Understanding how biodiversity can contribute to sustainable urban development will be vital as 70% of the world’s population moves into cities, an expert from the Stockholm Resilience Centre has warned.

Thomas Elmqvist, a Professor at the University of Stockholm told RTCC that an area the size of South Africa is expected to be lost to rapid urbanisation over the next couple of decades.

He said this could pose a number of challenges, which a focus on biodiversity could help to solve.

“This will be primarily agricultural land,” he said. “This will have knock on effects because at the same time we have an increase in population and an increase in the need for food, so we will need to increase production.

“If we manage to make this urbanisation sustainable, there are so many things we could win for human well-being and for biodiversity and ecosystem services.”

Along with 120 scientists worldwide, Elmqvist helped put together an assessment of the potential impacts and opportunities of urbanisation.

The Cities and Biodiversity Outlook highlights a wide range of successful examples of sustainable urban development, initiated by cities and local and sub-national governments around the world.

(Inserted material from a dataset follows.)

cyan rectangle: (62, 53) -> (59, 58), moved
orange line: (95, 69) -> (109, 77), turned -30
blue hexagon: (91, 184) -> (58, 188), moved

With 60% of the projected urban land in 2030 yet to be built, the is a major opportunity to improve the way countries do urban development, promoting low carbon solutions and resource efficiency, said Elmqvist.

This will then also bring environmental benefits and improve the quality of life for people living in cities, he added.

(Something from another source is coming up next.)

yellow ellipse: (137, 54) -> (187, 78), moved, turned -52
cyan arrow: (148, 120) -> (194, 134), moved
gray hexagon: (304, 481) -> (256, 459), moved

“Cities are facing enormous challenges; climate change is one,” he said. “We know that climate change will increase the frequency of heatwaves. It will also cause much higher variation in precipitation. Here is an opportunity for cities to embrace what we know about ecosystems and how they could reduce vulnerability.

“You can use vegetation and tress to cool the city, then you don’t have to invest in systems that will demand a lot of energy for cooling. You can also use ecosystems and vegetation to reduce the risk of flooding too.”

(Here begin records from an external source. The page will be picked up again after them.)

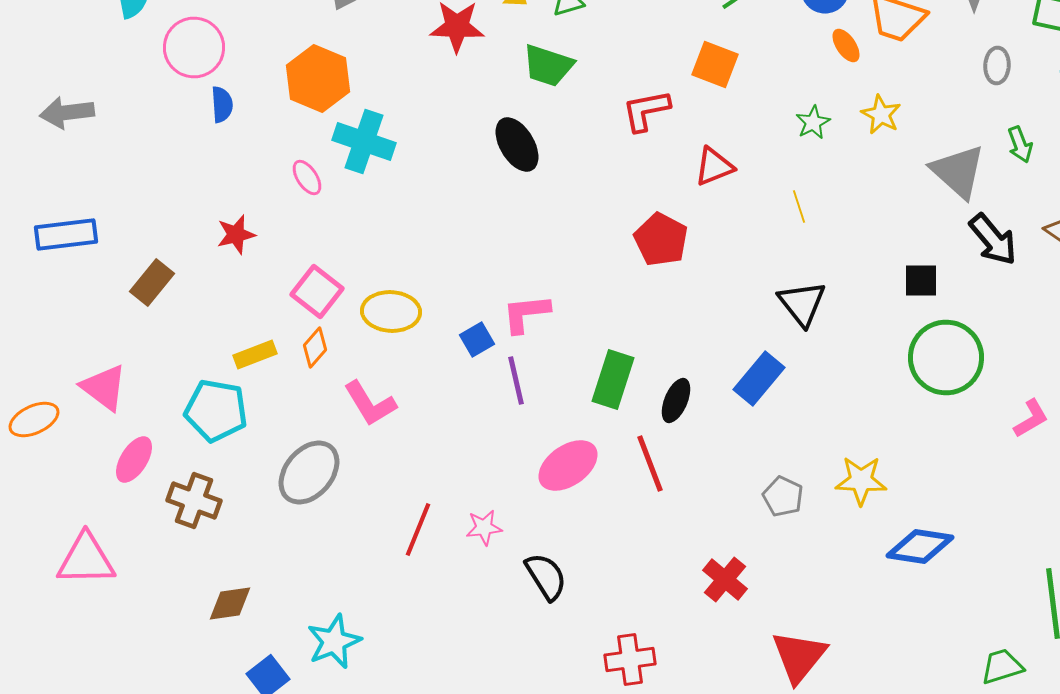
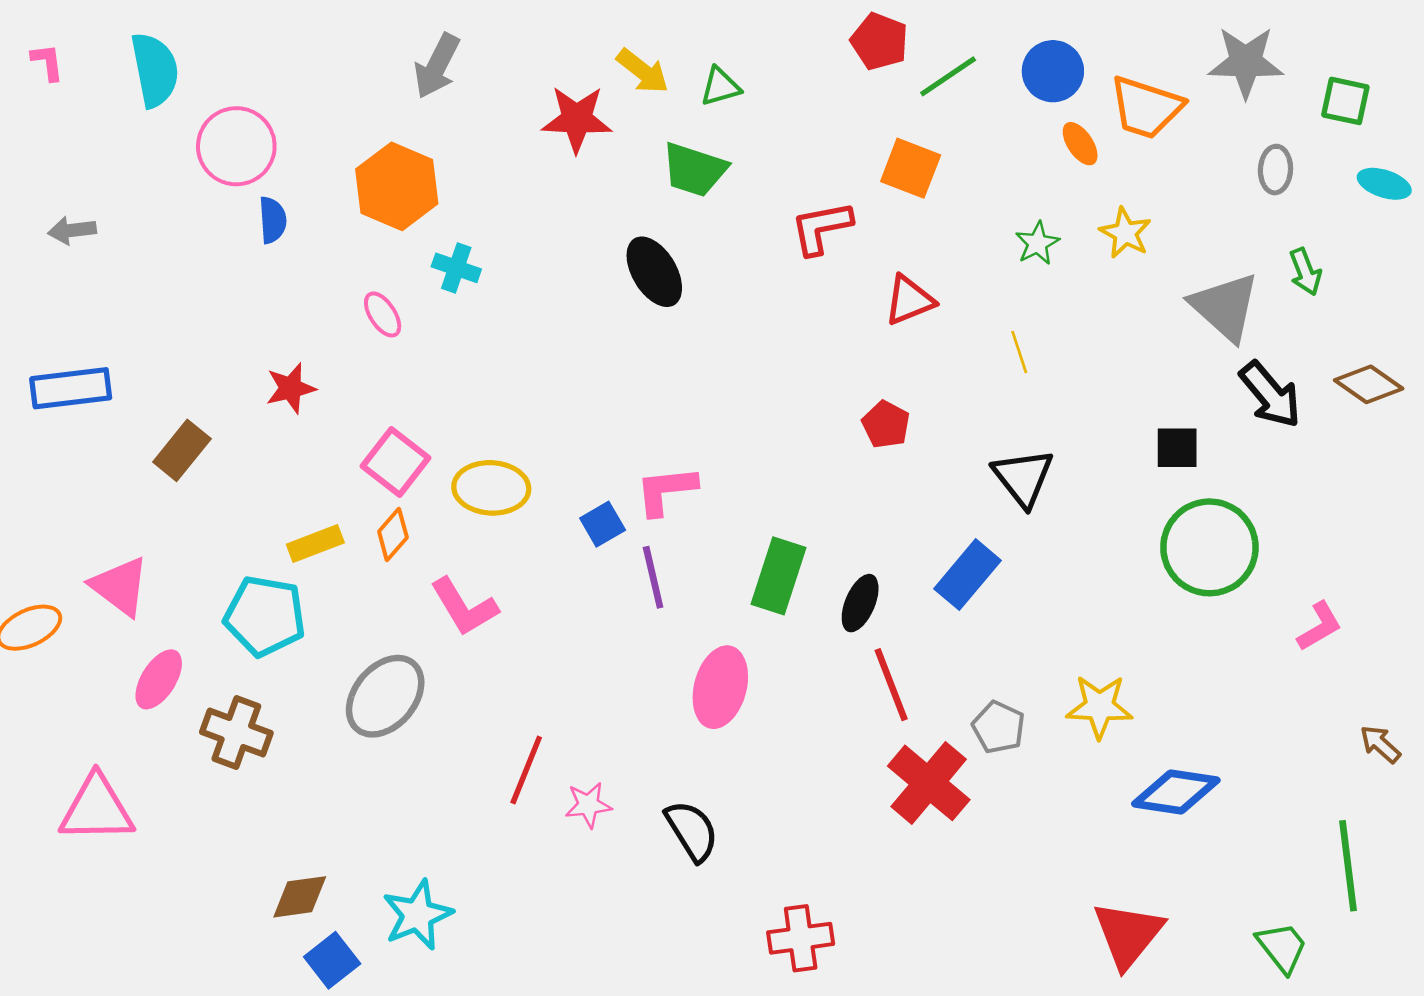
gray arrow: (67, 112) -> (72, 230), size x0.7
cyan cross: (364, 142) -> (456, 268), size x0.6
red pentagon: (661, 240) -> (886, 424), moved, size x0.7
red line: (650, 464) -> (891, 685), moved
pink ellipse: (568, 466) -> (720, 687), turned -40
pink star: (484, 528) -> (588, 805), moved
red cross: (725, 580) -> (929, 783), moved, size x1.4
brown diamond: (230, 604) -> (300, 897), moved
red triangle: (799, 656) -> (1128, 934), moved
green trapezoid: (1002, 666) -> (1282, 947), turned 69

Elmqvist said the study highlights 50 plus examples of where this type of thinking is already happening. He said Curitiba in Brazil is an important example of where local governments are investing in green infrastructure.

“I think for a city in the global south they actually provide a role model for how cities could develop,” he said. “It is important to have those in tropical countries and countries in the global south because that is where we will have the most rapid urbanisation in the future.”